> Task goal: Output each record verbatim, with pictures left out.
-- Given information follows --
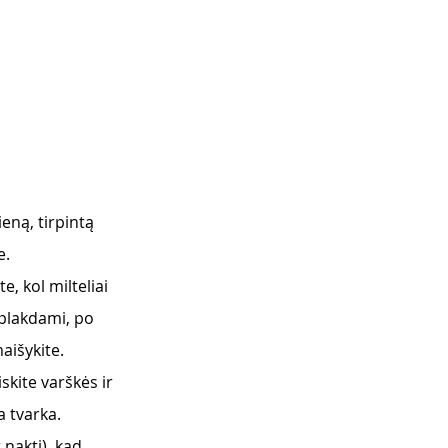
ieną, tirpintą 
e.
e, kol milteliai 
 plakdami, po 
aišykite.
skite varškės ir 
a tvarka.
 naktį), kad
-- Given information concluded --
> Response to this exercise:
ieną, tirpintą 
e.
e, kol milteliai 
 plakdami, po 
aišykite.
skite varškės ir 
a tvarka.
 naktį), kad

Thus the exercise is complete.